The actual issue is that
curl -X PUT "localhost:9200/_cluster/settings" -H 'Content-Type: application/json' -d'{"persistent": {"search": {"remote": {"ams01": {"seeds": null}}}}}'
does not delete the cluster from search.remote in 6.8.3 despite returning
{"acknowledged":true,"persistent":{"cluster":{"remote":{"ams01":{"seeds":[]}}}},"transient":{}}
It adds the ams01 cluster to cluster.remote with an empty seeds list if the ams01 cluster is not already present there.

It looks like it is impossible to delete those settings from search.remote under 6.8. Am I correct - or am I missing a way of clearing out search.remote?

As far as I can see - search.remote does not affect anything - but I would not call having a section of "immutable" configuration present forever in your cluster settings a good thing

This sounds like a possible bug to me, but if so we'll need some help to reproduce it before we can fix it. I can't see anything obviously wrong from just looking at the code. Can you share the full output of GET _cluster/settings? Can you tell us how you got into this state? It sounds like you've done (one or more) rolling upgrades from earlier versions?

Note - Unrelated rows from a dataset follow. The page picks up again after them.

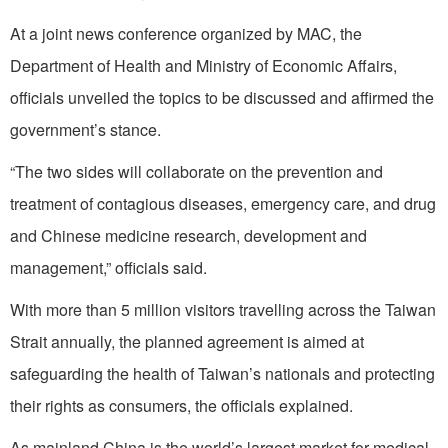
At a joint news conference organized by MAC, the
Department of Health and Ministry of Economic Affairs,
officials unveiled the topics to be discussed and affirmed the
government’s stance.
“The two sides will collaborate on the prevention and
treatment of contagious diseases, emergency care, and drug
and Chinese medicine research, development and
management,” officials said.
With more than 5 million visitors travelling across the Taiwan
Strait annually, the planned agreement is aimed at
safeguarding the health of Taiwan’s nationals and protecting
their rights as consumers, the officials explained.
As mainland China is the world’s largest market for medical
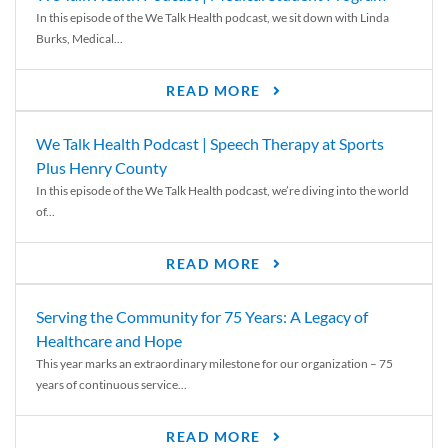
In this episode of the We Talk Health podcast, we sit down with Linda
Burks, Medical...
READ MORE
We Talk Health Podcast | Speech Therapy at Sports
Plus Henry County
In this episode of the We Talk Health podcast, we’re diving into the world
of...
READ MORE
Serving the Community for 75 Years: A Legacy of
Healthcare and Hope
This year marks an extraordinary milestone for our organization – 75
years of continuous service...
READ MORE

Sure, but the outputs of _cluster.settings and _remote.info are more than 13k symbols long each - please let me know how would you prefer to have them shared with you.

I think the reproduction should be pretty easy though - create a CCS under 5.6.17 (with definitions in search.remote) and perform rolling update to 6.8.3 directly. You should get stuck in the same limbo as we are now :slight_smile:

We are currently on version 6.8.3
We have tested CCS on 5.6 - and have performed a rolling update to 6.8.3.

If I try to delete the cluster using
curl -X PUT "localhost:9200/_cluster/settings" -H 'Content-Type: application/json' -d'{"persistent": {"search": {"remote": {"ams01": {"seeds": null}}}}}'

I get {"acknowledged":true,"persistent":{"cluster":{"remote":{"ams01":{"seeds":[]}}}},"transient":{}} and following line in the log:
[2020-03-09T22:10:43,272][INFO ][o.e.c.s.ClusterSettings ] [sjc01-c02-kcs10]updating [cluster.remote.ams01.seeds] from [["10.48.36.200:9301","10.48.36.70:9301","10.48.36.200:9303","10.48.36.228:9301","10.48.36.195:9301","10.48.36.69:9301","10.48.36.200:9302","10.48.36.228:9302","10.48.36.71:9301","10.48.36.195:9302"]] to [[]]

Note that it is talking about updating cluster.remote in the response and in the log - but does not say anything about search.remote

Basically currently I am trying to clean up cluster settings to ensure we are using only cluster.remote - and after that we can return to checking the connection-related questions - although some of the questions are theoretical and probably can be answered even with the cluster in its current state

Regarding the num_nodes_connected stat - could you please elaborate - how should those connections manifest?

Am I understanding correctly that at any time I have to be able to see 3 established TCP connections to 3 different IPs to port 9300 if I see num_nodes_connected = 3 on a CCS node?

Or those connections will come and go, getting dropped and re-established as needed - and we should not correlate num_nodes_connected to a number of established TCP connections at any given moment?

Basically - we are trying to understand how should we monitor our CCS cluster via Telegraf to ensure that all nodes are connected to all clusters with maximum redundancy.
Can we use num_nodes_connected metric for this - or we have to just rely on connected stat for a cluster - and should not try to monitor the number of connected nodes per cluster? Or we have to monitor the number of established TCP connections to port 9300?

This topic was automatically closed 28 days after the last reply. New replies are no longer allowed.